My latest brainstorm for surfing the Internet has blown to my shores a somewhat able seaman named Charles Robert Darwin.

The back story: After spending untold hours searching the Internet for well-written weblogs that aren’t similar to ones already on our blogroll — diversity is important to us — I came up with the idea of searching for blogs by occupation. Guess what? Wikipedia has a list of occupations, nearly 1,000 of them arranged alphabetically all the way to yak herder, zookeeper and zoologist. So I started at the beginning — able seaman — and my search for ‘able seaman blogs’ came up with the legendary English naturalist and father of the theory of evolution.

Ah, serendipity. Darwin’s seamanship is only one of the topics discussed at The Beagle Project Blog, a British weblog devoted to building and launching a replica of HMS Beagle by 2009, the bicentenary of Darwin’s birth. And, as only the Brits can do, the blog is extremely well written.

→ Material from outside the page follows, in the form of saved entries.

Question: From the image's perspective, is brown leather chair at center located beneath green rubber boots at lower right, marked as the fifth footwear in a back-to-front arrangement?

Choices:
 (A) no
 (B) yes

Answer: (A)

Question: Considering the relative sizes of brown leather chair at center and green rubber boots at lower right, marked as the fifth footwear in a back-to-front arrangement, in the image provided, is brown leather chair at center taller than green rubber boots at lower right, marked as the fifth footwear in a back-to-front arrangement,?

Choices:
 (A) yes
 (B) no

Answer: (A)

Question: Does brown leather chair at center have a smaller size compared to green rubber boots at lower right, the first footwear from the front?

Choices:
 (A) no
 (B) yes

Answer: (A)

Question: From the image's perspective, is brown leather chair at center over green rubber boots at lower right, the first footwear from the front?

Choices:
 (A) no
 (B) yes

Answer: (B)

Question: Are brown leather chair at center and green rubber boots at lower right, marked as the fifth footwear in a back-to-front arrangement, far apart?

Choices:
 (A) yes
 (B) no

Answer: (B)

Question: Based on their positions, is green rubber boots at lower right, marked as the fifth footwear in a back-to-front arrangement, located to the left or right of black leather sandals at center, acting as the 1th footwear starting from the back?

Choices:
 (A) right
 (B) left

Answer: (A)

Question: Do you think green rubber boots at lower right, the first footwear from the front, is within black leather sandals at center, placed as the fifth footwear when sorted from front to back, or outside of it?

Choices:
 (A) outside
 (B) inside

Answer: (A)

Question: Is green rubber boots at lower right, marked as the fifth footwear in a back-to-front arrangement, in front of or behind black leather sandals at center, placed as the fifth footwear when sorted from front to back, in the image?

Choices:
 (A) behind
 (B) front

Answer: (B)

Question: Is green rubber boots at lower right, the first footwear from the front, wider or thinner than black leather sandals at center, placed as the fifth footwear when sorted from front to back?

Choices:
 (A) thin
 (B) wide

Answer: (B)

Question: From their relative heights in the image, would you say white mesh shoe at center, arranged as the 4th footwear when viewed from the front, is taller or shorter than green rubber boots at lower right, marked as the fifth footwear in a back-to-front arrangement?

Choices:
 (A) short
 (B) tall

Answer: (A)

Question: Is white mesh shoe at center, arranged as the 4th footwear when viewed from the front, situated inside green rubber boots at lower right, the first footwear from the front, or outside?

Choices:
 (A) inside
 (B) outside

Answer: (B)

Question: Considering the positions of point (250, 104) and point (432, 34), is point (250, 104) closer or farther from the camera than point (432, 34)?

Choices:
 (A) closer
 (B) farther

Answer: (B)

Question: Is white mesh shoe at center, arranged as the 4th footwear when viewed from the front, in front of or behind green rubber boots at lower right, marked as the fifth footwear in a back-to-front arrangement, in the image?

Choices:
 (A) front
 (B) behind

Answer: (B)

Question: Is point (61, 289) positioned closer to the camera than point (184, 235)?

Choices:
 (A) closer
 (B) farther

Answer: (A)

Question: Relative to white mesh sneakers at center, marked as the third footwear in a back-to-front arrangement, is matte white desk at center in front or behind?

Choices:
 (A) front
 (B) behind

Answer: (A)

Now believers in creationism and intelligent design, take note: Our interest in the blog is its writing and history, but be warned that the Beagle bloggers do gore your oxen.

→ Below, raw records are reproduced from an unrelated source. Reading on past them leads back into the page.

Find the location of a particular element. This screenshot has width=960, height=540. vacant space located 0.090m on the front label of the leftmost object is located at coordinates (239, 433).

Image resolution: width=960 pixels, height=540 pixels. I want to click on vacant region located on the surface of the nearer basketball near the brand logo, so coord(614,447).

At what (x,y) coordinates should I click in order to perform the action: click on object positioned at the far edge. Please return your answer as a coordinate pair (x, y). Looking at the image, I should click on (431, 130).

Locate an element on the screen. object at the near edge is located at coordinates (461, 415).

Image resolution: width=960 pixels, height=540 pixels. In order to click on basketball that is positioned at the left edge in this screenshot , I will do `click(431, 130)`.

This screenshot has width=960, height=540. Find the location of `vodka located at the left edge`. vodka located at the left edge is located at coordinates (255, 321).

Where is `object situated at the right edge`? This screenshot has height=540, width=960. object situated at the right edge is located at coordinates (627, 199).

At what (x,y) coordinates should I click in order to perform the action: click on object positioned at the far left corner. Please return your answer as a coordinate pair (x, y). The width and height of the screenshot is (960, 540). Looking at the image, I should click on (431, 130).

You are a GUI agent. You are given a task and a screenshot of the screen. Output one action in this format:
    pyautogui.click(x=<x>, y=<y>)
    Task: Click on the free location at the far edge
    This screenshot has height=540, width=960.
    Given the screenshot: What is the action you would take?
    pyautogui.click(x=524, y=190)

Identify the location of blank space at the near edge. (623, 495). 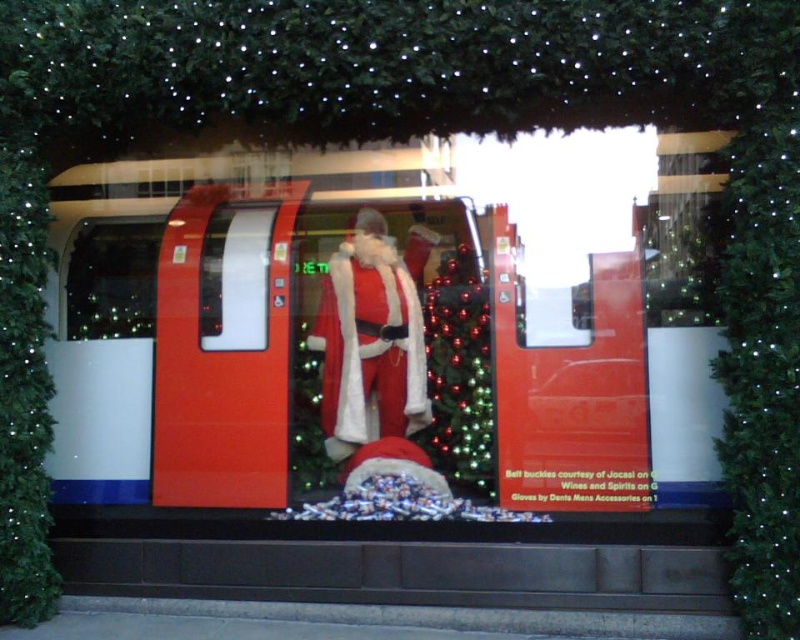 Between shiny red train at center and metallic red train at center, which one has less height?

With less height is metallic red train at center.

Consider the image. Is shiny red train at center to the right of metallic red train at center from the viewer's perspective?

Correct, you'll find shiny red train at center to the right of metallic red train at center.

The image size is (800, 640). What do you see at coordinates (408, 326) in the screenshot?
I see `shiny red train at center` at bounding box center [408, 326].

At what (x,y) coordinates should I click in order to perform the action: click on shiny red train at center. Please return your answer as a coordinate pair (x, y). This screenshot has height=640, width=800. Looking at the image, I should click on (408, 326).

Is shiny red train at center to the left of white fur santa at center from the viewer's perspective?

Correct, you'll find shiny red train at center to the left of white fur santa at center.

Is point (278, 234) less distant than point (366, 360)?

No, (278, 234) is further to viewer.

Where is `shiny red train at center`? Image resolution: width=800 pixels, height=640 pixels. shiny red train at center is located at coordinates (408, 326).

Can you confirm if shiny red train at center is bigger than green matte lights at left?

Yes.

Which is behind, point (352, 301) or point (86, 285)?

The point (86, 285) is behind.

This screenshot has width=800, height=640. Describe the element at coordinates (408, 326) in the screenshot. I see `shiny red train at center` at that location.

I want to click on shiny red train at center, so click(408, 326). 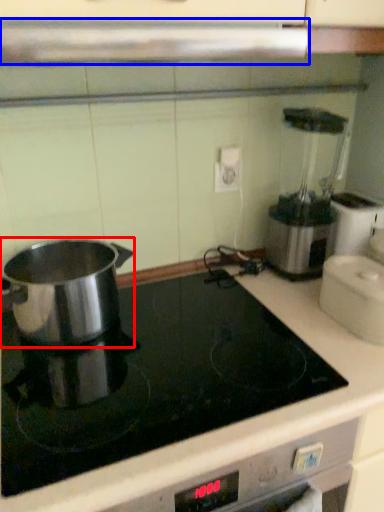 Question: Which of the following is the closest to the observer, kitchen appliance (highlighted by a red box) or exhaust hood (highlighted by a blue box)?

Choices:
 (A) kitchen appliance
 (B) exhaust hood

Answer: (B) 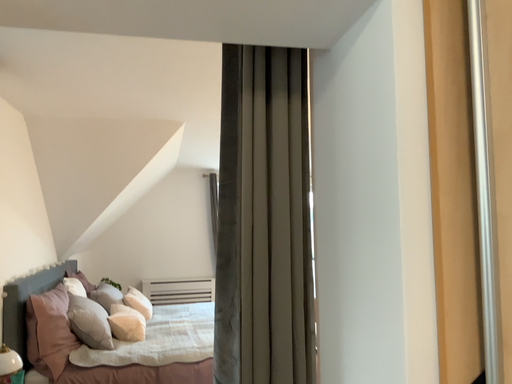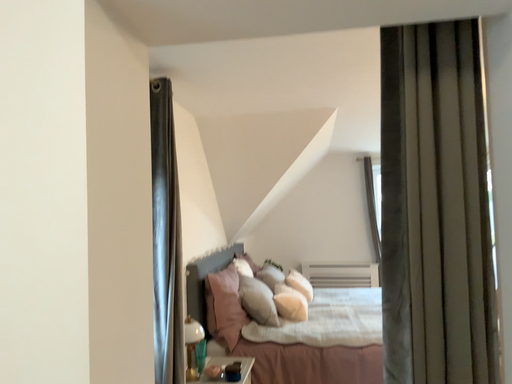 Question: Which way did the camera rotate in the video?

Choices:
 (A) rotated right
 (B) rotated left

Answer: (B) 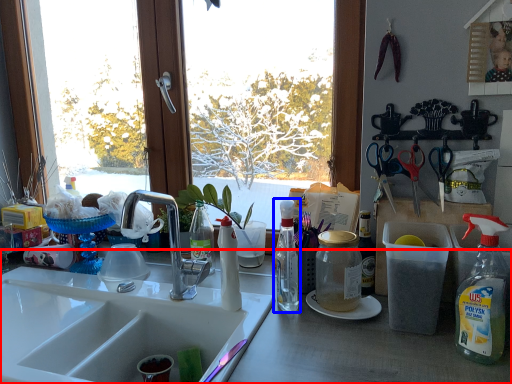 Question: Which of the following is the closest to the observer, desk (highlighted by a red box) or bottle (highlighted by a blue box)?

Choices:
 (A) desk
 (B) bottle

Answer: (A) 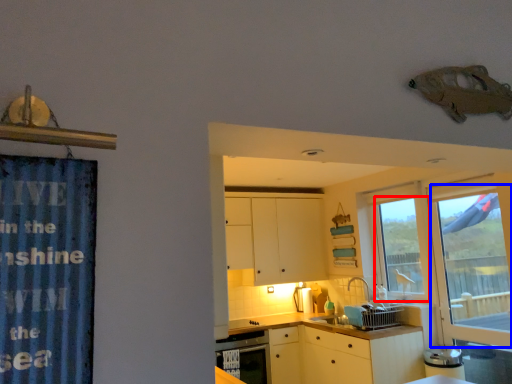 Question: Which point is closer to the camera, window (highlighted by a red box) or glass door (highlighted by a blue box)?

Choices:
 (A) window
 (B) glass door

Answer: (B) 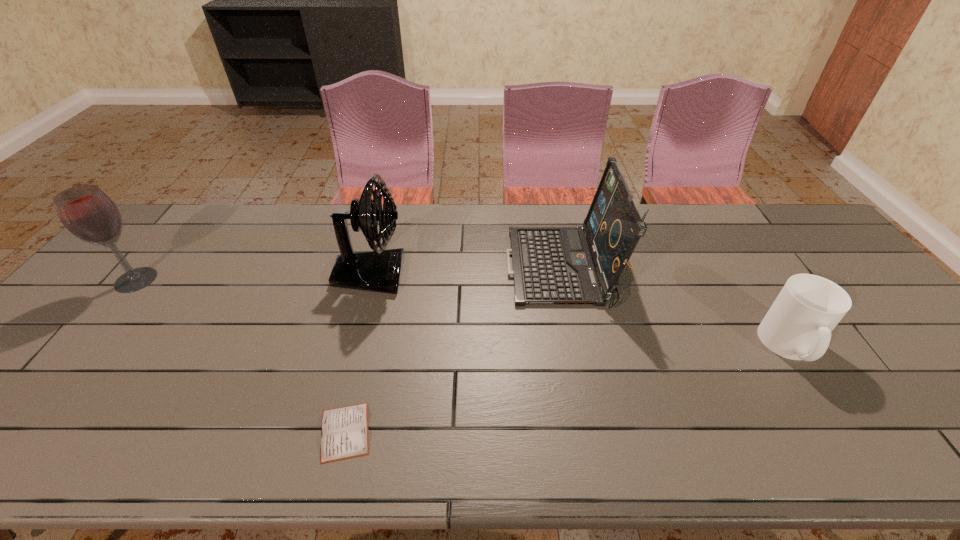 Locate an element on the screen. The image size is (960, 540). fan is located at coordinates pos(379,270).

The width and height of the screenshot is (960, 540). I want to click on laptop computer, so click(x=551, y=265).

This screenshot has height=540, width=960. Find the location of `the leftmost object`. the leftmost object is located at coordinates (88, 213).

This screenshot has height=540, width=960. I want to click on mug, so click(x=798, y=325).

In order to click on the fourth farthest object in this screenshot , I will do `click(798, 325)`.

At what (x,y) coordinates should I click in order to perform the action: click on the shortest object. Please return your answer as a coordinate pair (x, y). The image size is (960, 540). Looking at the image, I should click on (344, 430).

The image size is (960, 540). What are the coordinates of `the nearest object` in the screenshot? It's located at (344, 430).

The image size is (960, 540). I want to click on vacant space located in front of the fan to blow air, so (430, 274).

Where is `free space located 0.190m on the front-facing side of the fourth object from left to right`? The width and height of the screenshot is (960, 540). free space located 0.190m on the front-facing side of the fourth object from left to right is located at coordinates (444, 269).

At what (x,y) coordinates should I click in order to perform the action: click on vacant space located on the front-facing side of the fourth object from left to right. Please return your answer as a coordinate pair (x, y). This screenshot has height=540, width=960. Looking at the image, I should click on (400, 269). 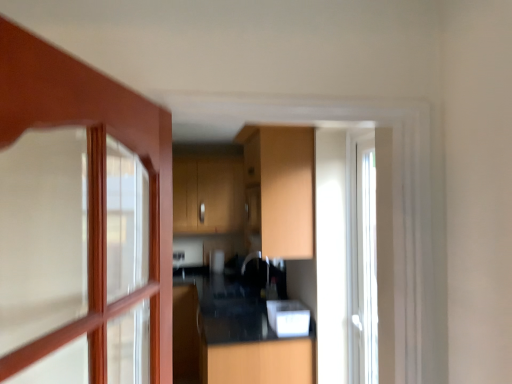 Question: Is black glossy counter top at center to the left or to the right of matte wood cabinet at center in the image?

Choices:
 (A) left
 (B) right

Answer: (A)

Question: Is black glossy counter top at center bigger or smaller than matte wood cabinet at center?

Choices:
 (A) small
 (B) big

Answer: (B)

Question: Which of these objects is positioned farthest from the white glossy microwave at center?

Choices:
 (A) matte wood cabinet at center
 (B) black glossy counter top at center

Answer: (B)

Question: Based on their relative distances, which object is nearer to the matte wood cabinet at center?

Choices:
 (A) black glossy counter top at center
 (B) white glossy microwave at center

Answer: (B)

Even old Charles himself comes in for a jibe in the blog’s historical reportage, its Nov. 22 entry quoting shipmate Philip Gidley King’s memory of Darwin’s seamanship — described in the blog as moderate at best — as the Beagle slipped into port at Rio de Janeiro and wanted to make a snappy display of shortening its sails. The then-young Darwin was ordered to hold three sail ropes — one in each hand and one in his teeth, a comical posture that the crew and even Darwin seemed to enjoy.

Much of the rest of the blog also is written with a sense of humor, but with a serious devotion to Darwin and the tall ship replica that will celebrate him and his groundbreaking science:

An icon of scientific progress, she will circumnavigate the globe in Darwin’s wake, crewed by aspiring scientists and researchers. They will carry out original research both at sea and on land, updating Darwin’s observations, breaking new scientific ground and relating the adventure of science to enthuse a new generation of young students.

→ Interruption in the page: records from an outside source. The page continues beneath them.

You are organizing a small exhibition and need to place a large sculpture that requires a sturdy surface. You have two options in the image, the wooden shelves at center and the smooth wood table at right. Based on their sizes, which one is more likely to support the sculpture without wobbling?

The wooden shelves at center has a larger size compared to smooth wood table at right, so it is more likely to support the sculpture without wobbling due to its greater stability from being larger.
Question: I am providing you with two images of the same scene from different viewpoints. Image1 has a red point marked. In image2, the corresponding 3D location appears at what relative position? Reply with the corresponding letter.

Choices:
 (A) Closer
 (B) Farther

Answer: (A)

Darwin’s voyage, the Beagle’s second survey expedition, took place from December 1831 to October 1836 under Capt. Robert Fitzroy. Darwin did most of his scientific exploration on land, notably the Galapagos Islands off Ecuador. Then he spent a long time thinking about what he had found, finally publishing his theories jointly with a similar-minded naturalist, Alfred Russel Wallace, in 1858. Darwin then went on to publish his landmark book, On the Origin of Species, in 1859.

The Beagle, a 10-gun brig launched May 11, 1820, at Woolwich Dockyard in London, was decommissioned and sold for scrap in 1870, apparently lost to posterity. But Beagle blogger Peter McGrath reports in a March 11 entry that a Scottish archaeologist has concluded from ground-penetrating radar tests that the vessel’s hulk probably lies beneath five meters of mud in the River Crouch in England’s Essex County.

And according to the blog’s first entry, Aug. 3, 2006, the Beagle’s lost anchors may have been located off Australia.

Recovery of the vessel and anchors are both causes espoused by the blog, but one of its main causes is recovering ground held over the years by, first, creationism and more recently by one of its spinoffs, intelligent design.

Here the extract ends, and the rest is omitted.